Comme s'était formée naguère autour d'un grand maître du fer et de la terre, Eduardo Chillida, une haie de poètes , il s'est construit un moment autour de l'œuvre de terre d'Olivier Giroud un château de poésie. François Boddaert, notamment, disait la « terre rétive » qui requiert le feu pour se pétrifier. Tandis que Jean de Maisonseul y désignait des « failles d'ombres ». Que  Jacques Lacarrière voyait « des porches et des portiques ouvrant sur le temps fracturé », et Paul de Roux des « monuments impénétrables », alors même que James Sacré  trouvait en eux « comme un endroit qu'on peut rentrer dedans ». Cette contradiction dernière nous semble essentielle aux travaux d'Olivier Giroud. Et l'« articulation à l'autre », « comme si on pouvait procéder de l'intérieur », que lisait en ces travaux Lorand Gaspar pourrait bien être ce qui fournirait une clef hors du temps pour ces sanctuaires et ces villes aux allures orientales hésitant entre ruine et jeu de construction qu'évoquent  les ouvrages en terre chamottée – ziggourats, ksour, kasbahs, médinas. Leur accès est toujours « multiple et bifurqué », comme le disait Dupin pour Chillida – labyrinthique. 

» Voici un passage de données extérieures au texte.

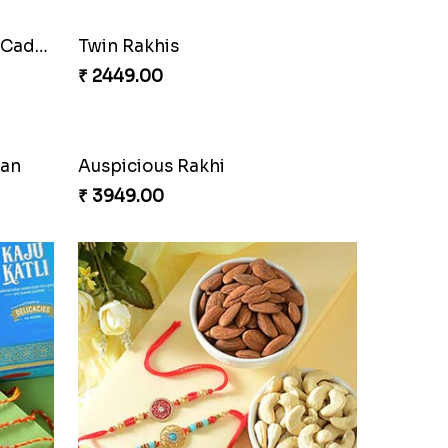
Cherishing Rakhi Set with Cadbury
Twin Rakhis
₹ 2449.00
oan
Auspicious Rakhi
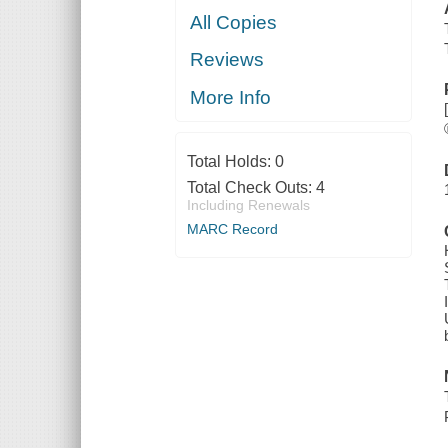
All Copies
Reviews
More Info
Total Holds:
0
Total Check Outs:
4
Including Renewals
MARC Record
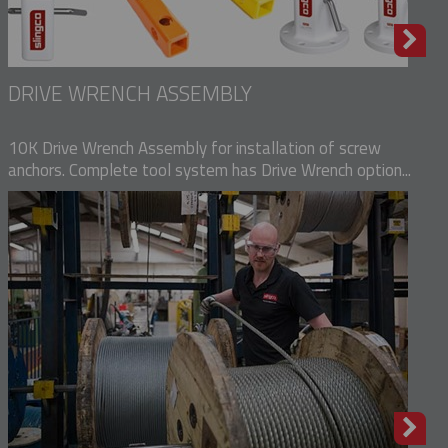
DRIVE WRENCH ASSEMBLY
10K Drive Wrench Assembly for installation of screw
anchors. Complete tool system has Drive Wrench option...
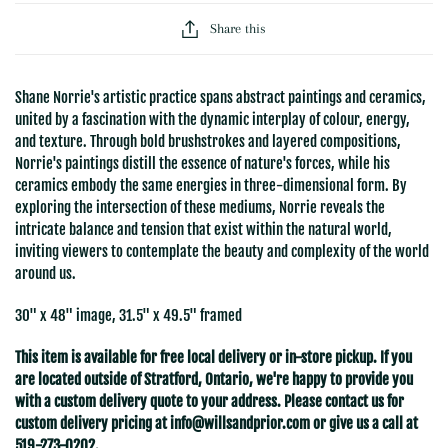
Share this
Shane Norrie's artistic practice spans abstract paintings and ceramics,
united by a fascination with the dynamic interplay of colour, energy,
and texture. Through bold brushstrokes and layered compositions,
Norrie's paintings distill the essence of nature's forces, while his
ceramics embody the same energies in three-dimensional form. By
exploring the intersection of these mediums, Norrie reveals the
intricate balance and tension that exist within the natural world,
inviting viewers to contemplate the beauty and complexity of the world
around us.
30" x 48" image, 31.5" x 49.5" framed
This item is available for free local delivery or in-store pickup. If you
are located outside of Stratford
, Ontario, we're happy to provide you
with a custom delivery quote to your address. Please contact us for
custom delivery pricing at
info@willsandprior.com
or give us a call at
519-273-0202.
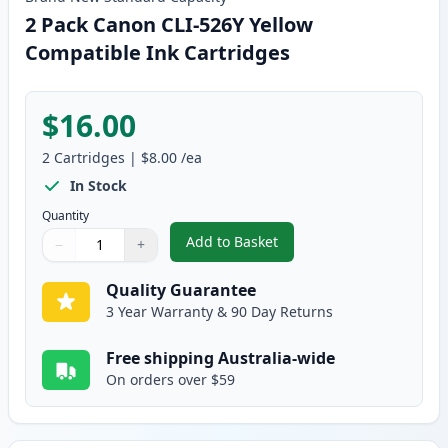
2 Pack Canon CLI-526Y Yellow
Compatible Ink Cartridges
$16.00
2
Cartridges
|
$8.00
/ea
In Stock
Quantity
Add to Basket
−
+
,
2 Pack Canon CLI-526Y Yellow 
Quantity
Use buttons to adjust
Quantity
:
1
Quality Guarantee
3 Year Warranty & 90 Day Returns
Free shipping Australia-wide
On orders over $59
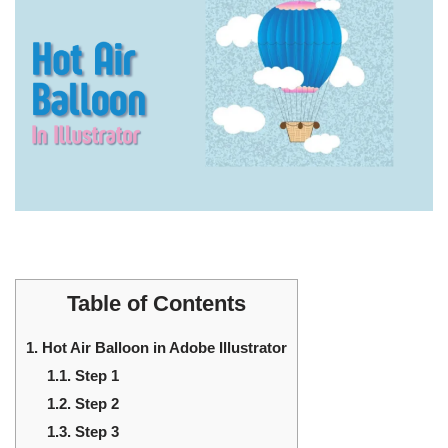
Table of Contents
1.
Hot Air Balloon in Adobe Illustrator
1.1.
Step 1
1.2.
Step 2
1.3.
Step 3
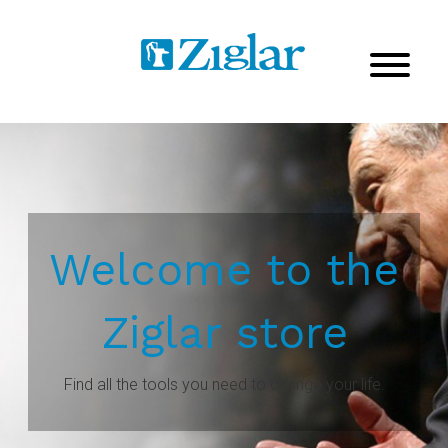
Welcome to the
Ziglar store
Find all the tools you need to change your life.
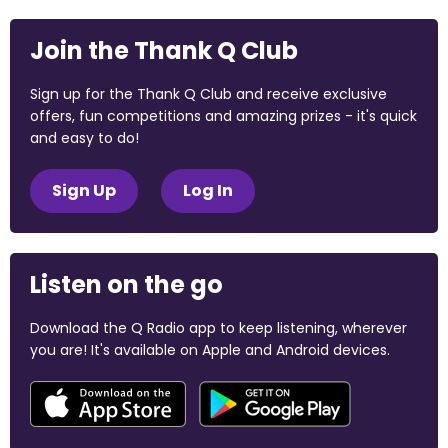
Join the Thank Q Club
Sign up for the Thank Q Club and receive exclusive
offers, fun competitions and amazing prizes - it's quick
and easy to do!
Sign Up
Log In
Listen on the go
Download the Q Radio app to keep listening, wherever
you are! It's available on Apple and Android devices.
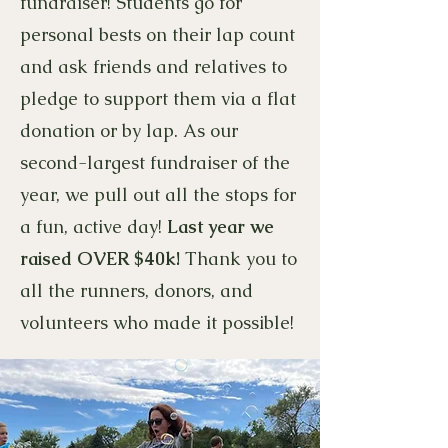
fundraiser! Students go for
personal bests on their lap count
and ask friends and relatives to
pledge to support them via a flat
donation or by lap. As our
second-largest fundraiser of the
year, we pull out all the stops for
a fun, active day!
Last year we
raised OVER $40k!
Thank you to
all the runners, donors, and
volunteers who made it possible!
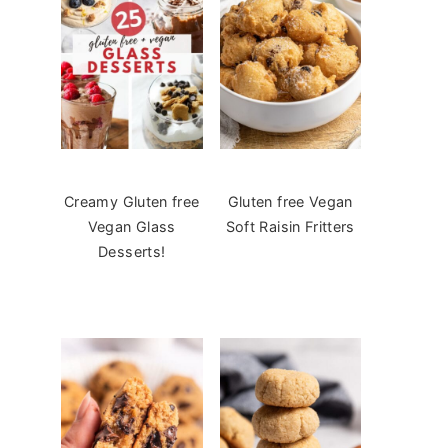
Creamy Gluten free
Gluten free Vegan
Vegan Glass
Soft Raisin Fritters
Desserts!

Dédale l'ingénieux trouve en Olivier Giroud un avatar, mais qui  n'ignore pas que c'est à l'impossible que doit s'ajuster la mécanique humaine, pour que se puisse insinuer en son cœur la respiration du vide, du désir, la vie en somme. Cependant qu'avec les bois dressés la puissance  ligneuse affirme sa capacité à dessiner des courbes amples tirées au plus fin de l'équilibre. On y cherchera un appui sur l'instable même, en une syncope où risque et liberté ont intimement partie liée. Sculptures ou architectures, ces oeuvres de terre ou de bois creusent, dans l'espace où nous logeons nos réalités, un suspens pour ce qui existe sans raison.                                                       

Jean Planche, été 2014

 

 Dès ma première rencontre avec les sculptures d’Olivier Giroud, je les ai spontanément associées à l’idée que je me suis fait au proche et au plus lointain Orient du sanctuaire. Abri, refuge, matrice qui accueille notre fatigue et notre dispersion, nos soucis comme nos joies, et nous invite à rentrer en nous-mêmes, - double retraite. Pourtant, tout sanctuaire (en premier celui de notre corps–esprit si nous sommes capables d’y entrer, d’y prendre conscience vraiment) n’est-il pas essentiellement un lieu d’ouverture et d’articulation à l’autre, à toutes choses, dans le vaste tissage extérieur, et plus encore par notre possible enracinement. Par le même geste qui compose et dégage des formes dans ce qui à nos yeux est épaisseur et opacité de la matière, la main du sculpteur articule le sensible et l’intelligible, le physique et le métaphysique, nous permettant de toucher et de voir une fermentation, une ferveur qui habituellemnt nous échappent. 

Lorand Gaspar in: Catalogue, Musée de la ville de Vienne, 1994

 

On parle de l’urbanisme, de cette capacité enfin entrevue de vivre les cités, de ne plus les subir en les habitant. Le sculpteur redevient alors une autre définition de l’architecte. Le travail sur, et dans le matériau n’est plus une affaire d’esthétique : c’est enfin la célébration des peuples dans leurs villes. Certains murs d’Olivier Giroud font inévitablement appel à nos visions de Mycènes, de Sacsahuaman et aux cairns d’Armorique. Bâtisseurs, simplement bâtisseurs, ils n’entraient pas dans le jeu des catégories, ni architectes, ni sculpteurs… Mais ils construisaient une géométrie à dimensions humaines, qui accordait la nécessité à l’ordre du monde, faisant ainsi l’éloge des dieux, dans une réduction pratique mais pure, recréation craintive de l’ordonnance céleste.